Are Your Intentions and Feelings Clear to You?
Are you sure that you really want to be more than friends? Or is it a fleeting feeling, impermanent and temporal? If you really value your friendship, I suggest that you really think this through and let it mull over until you are fully confident that you do want to be more than friends.

Why Do You Want to Be More Than Friends?
Do you feel like you could make your friend really happy, or do you only focus on how happy your friend makes you? Do you want to save them from their trouble-some relationship? Do you feel like you want to get to know them more and be there for them? Just ask yourself why you want to be more than friends.

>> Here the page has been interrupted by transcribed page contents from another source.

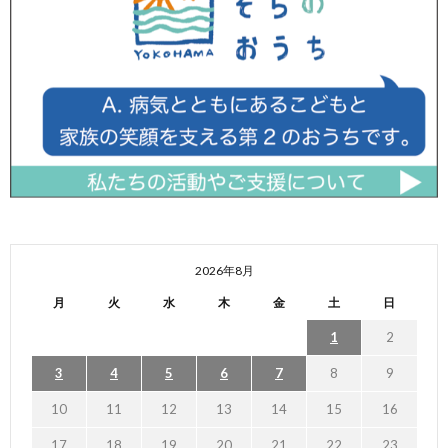
2026年8月
月
火
水
木
金
土
日
1
2
3
4
5
6
7
8
9
10
11
12
13
14
15
16
17
18
19
20
21
22
23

An intimate friendship really does pale in comparison to an intimate romantic relationship. Having an intimate romantic relationship with someone really does open up a whole new set of doors and windows into other facets of their personality. The person that is a friend to you may not be the person who is the partner of another. People are different people around different people. Are you prepared to meet this new person?
Sometimes friends find it hard to expose the sides of them easily seen by romantic partners to a friend because they are very used to being a certain way with their friend, and this is completely natural.

The point is that even though you may really like your friend, you must be prepared to face the possibility that it just might not work because you've already established a friendship. It can be like trying to fit a square peg into a round hole.

Tell Them Tactfully
You know your friend. Tell them about your feelings in a manner that promotes their sense of comfort and ease. Be thoughtful while confessing your feelings, and be clear. If it hurts you to not take the chance and never find out, please just tell them. Sometimes best friends turn into lovers. But I will warn you by saying that the signs are usually there. Test out the waters before your full confession- see how they react to romantic and intimate gestures.Maybe ask their other friends for advice and honest opinions. Be honest with yourself, and don't read into things that aren't there.